Mas, infelizmente, o órgão comandado pelo secretário de Transporte, Trânsito e Mobilidade Urbana, Rubens Rodrigues Borborema, prestou um desserviço ao trabalho de apuração do jornal ao mesmo tempo que colaborou para a fuga dos criminosos, que fugiram em direção ao viaduto da Dr. Barros Júnior, onde há câmeras instaladas. O diário da Baixada recebeu como resposta que não seria possível a cessão das imagens, exceto através de uma ordem judicial.
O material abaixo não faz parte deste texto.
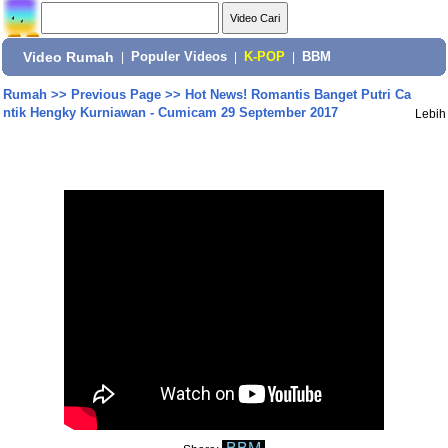
Video Rumah
|
Populer Videos
|
K-POP
|
BBM
Rumah
>>
Previous Page
>>
Hot News! Romantis Banget Putri Ca
ntik Hengky Kurniawan - Cumicam 29 September 2017
Lebih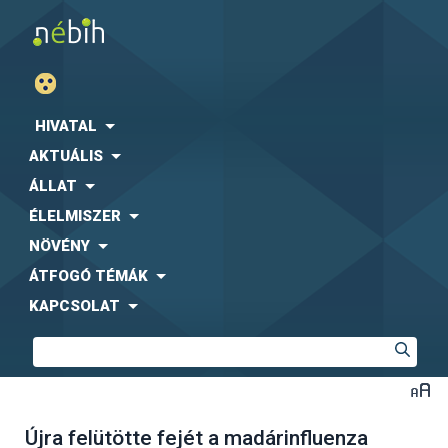
HIVATAL
AKTUÁLIS
ÁLLAT
ÉLELMISZER
NÖVÉNY
ÁTFOGÓ TÉMÁK
KAPCSOLAT
Újra felütötte fejét a madárinfluenza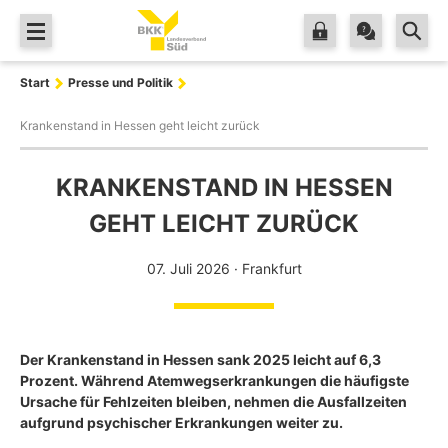
Zum Hauptinhalt springen
Start
Presse und Politik
Krankenstand in Hessen geht leicht zurück
KRANKENSTAND IN HESSEN
GEHT LEICHT ZURÜCK
07. Juli 2026
· Frankfurt
Der Krankenstand in Hessen sank 2025 leicht auf 6,3
Prozent. Während Atemwegserkrankungen die häufigste
Ursache für Fehlzeiten bleiben, nehmen die Ausfallzeiten
aufgrund psychischer Erkrankungen weiter zu.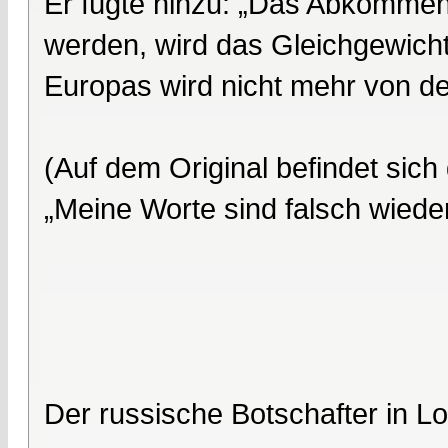
Er fügte hinzu: „Das Abkommen
werden, wird das Gleichgewich
Europas wird nicht mehr von d
(Auf dem Original befindet si
„Meine Worte sind falsch wied
Der russische Botschafter in 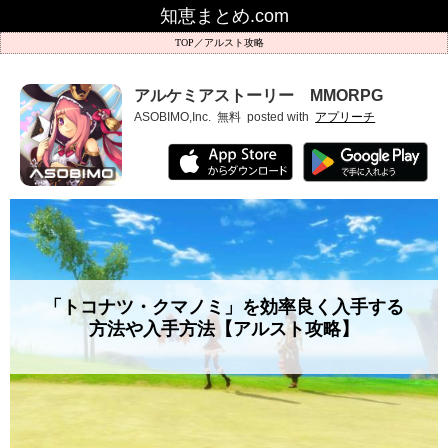
知恵まとめ.com
アルスト攻略
アルケミアストーリー MMORPG
ASOBIMO,Inc.
無料
posted with
アプリーチ
「トコナツ・クマノミ」を効率良く入手する
方法や入手方法【アルスト攻略】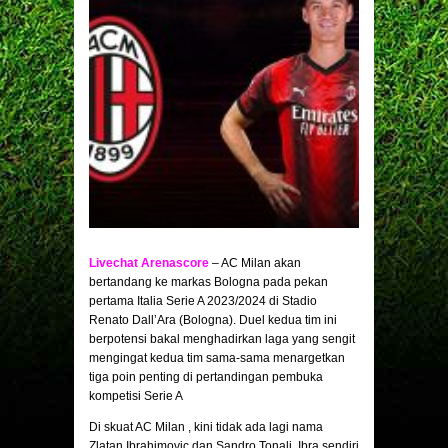
Livechat Arenascore
– AC Milan akan
bertandang ke markas Bologna pada pekan
pertama Italia Serie A 2023/2024 di Stadio
Renato Dall’Ara (Bologna). Duel kedua tim ini
berpotensi bakal menghadirkan laga yang sengit
mengingat kedua tim sama-sama menargetkan
tiga poin penting di pertandingan pembuka
kompetisi Serie A
Di skuat AC Milan , kini tidak ada lagi nama
Zlatan Ibrahimovic dan Sandro Tonali. Ibra sendiri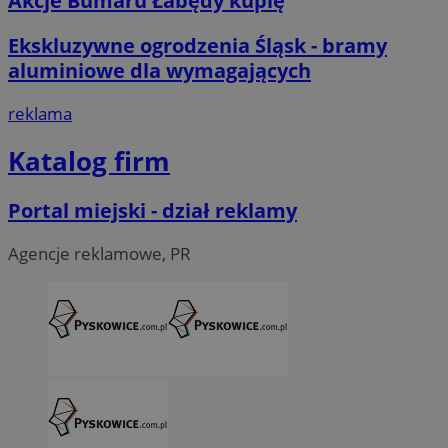
Akcje Bumaru Łabędy kupię
Ekskluzywne ogrodzenia Śląsk - bramy
aluminiowe dla wymagających
reklama
Katalog firm
Portal miejski - dział reklamy
Agencje reklamowe, PR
Impressiona o fato da Conig adotar tal postura quando informa que o centro está integrado para dar uma “resposta imediata às ocorrências”, seja policial, acidentes naturais como deslizamentos e de trânsito. O Centro de Operações custou aos cofres do governo federal R$ 3,6 milhões, com contrapartida de R$ 700 mil da Prefeitura. No total são 76 câmeras espalhadas por pontos estratégicos, mas que funcionam mais como indústria de fabricar multa, ao monitorar 24 horas acidentes e infrações no trânsito, do que como sistema de segurança para registrar a ação da bandidagem.

“Esse Borborema deveria pegar todos os postes com câmeras de monitoramento e sentar em cima ou enfiar no olho do c…”, disse um motorista que já foi assaltado diversas vezes no Rancho Novo.